• _EXERCISE OBJECTIVE_
Write out exactly, with no other output, the lines below from the one that contains "secara merata di" through the end.

• _Extracted page text data_
+++

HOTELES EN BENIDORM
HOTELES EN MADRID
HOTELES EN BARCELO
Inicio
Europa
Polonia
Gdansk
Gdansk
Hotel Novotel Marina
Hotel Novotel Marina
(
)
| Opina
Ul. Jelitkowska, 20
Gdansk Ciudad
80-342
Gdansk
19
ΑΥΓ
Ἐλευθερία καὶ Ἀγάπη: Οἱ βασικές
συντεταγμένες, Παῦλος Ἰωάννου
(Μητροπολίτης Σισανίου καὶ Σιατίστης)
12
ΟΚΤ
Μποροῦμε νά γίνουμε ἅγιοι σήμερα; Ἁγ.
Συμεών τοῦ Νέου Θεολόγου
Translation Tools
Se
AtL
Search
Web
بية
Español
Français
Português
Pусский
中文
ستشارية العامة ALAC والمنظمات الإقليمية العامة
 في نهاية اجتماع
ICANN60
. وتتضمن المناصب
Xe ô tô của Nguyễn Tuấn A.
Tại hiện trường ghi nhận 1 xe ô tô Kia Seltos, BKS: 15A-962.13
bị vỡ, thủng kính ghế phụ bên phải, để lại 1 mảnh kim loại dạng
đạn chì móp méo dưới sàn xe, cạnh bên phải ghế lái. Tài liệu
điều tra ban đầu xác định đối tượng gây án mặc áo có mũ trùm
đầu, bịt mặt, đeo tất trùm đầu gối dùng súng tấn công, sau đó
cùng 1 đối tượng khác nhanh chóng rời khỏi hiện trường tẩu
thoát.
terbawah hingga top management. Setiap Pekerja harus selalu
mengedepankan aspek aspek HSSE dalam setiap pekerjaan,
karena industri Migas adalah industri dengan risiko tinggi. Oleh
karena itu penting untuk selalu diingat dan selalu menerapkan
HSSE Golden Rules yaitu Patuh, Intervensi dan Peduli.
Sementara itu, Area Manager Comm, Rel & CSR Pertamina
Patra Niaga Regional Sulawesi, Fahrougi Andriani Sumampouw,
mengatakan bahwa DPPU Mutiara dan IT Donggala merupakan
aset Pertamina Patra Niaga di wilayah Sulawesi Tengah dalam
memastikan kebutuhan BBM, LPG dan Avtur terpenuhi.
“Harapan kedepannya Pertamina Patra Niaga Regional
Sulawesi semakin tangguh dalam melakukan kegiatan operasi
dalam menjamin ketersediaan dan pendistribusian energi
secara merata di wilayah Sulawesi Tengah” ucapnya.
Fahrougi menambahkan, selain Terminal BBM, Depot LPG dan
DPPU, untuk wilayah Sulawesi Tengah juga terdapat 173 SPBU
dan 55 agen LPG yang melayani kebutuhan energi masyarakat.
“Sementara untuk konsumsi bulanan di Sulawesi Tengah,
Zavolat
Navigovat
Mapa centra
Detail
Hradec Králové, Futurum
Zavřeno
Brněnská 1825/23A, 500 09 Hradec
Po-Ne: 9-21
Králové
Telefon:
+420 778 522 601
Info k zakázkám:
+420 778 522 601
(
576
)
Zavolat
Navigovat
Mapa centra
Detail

+++

• _RESULT BELOW_
secara merata di wilayah Sulawesi Tengah” ucapnya.
Fahrougi menambahkan, selain Terminal BBM, Depot LPG dan
DPPU, untuk wilayah Sulawesi Tengah juga terdapat 173 SPBU
dan 55 agen LPG yang melayani kebutuhan energi masyarakat.
“Sementara untuk konsumsi bulanan di Sulawesi Tengah,
Zavolat
Navigovat
Mapa centra
Detail
Hradec Králové, Futurum
Zavřeno
Brněnská 1825/23A, 500 09 Hradec
Po-Ne: 9-21
Králové
Telefon:
+420 778 522 601
Info k zakázkám:
+420 778 522 601
(
576
)
Zavolat
Navigovat
Mapa centra
Detail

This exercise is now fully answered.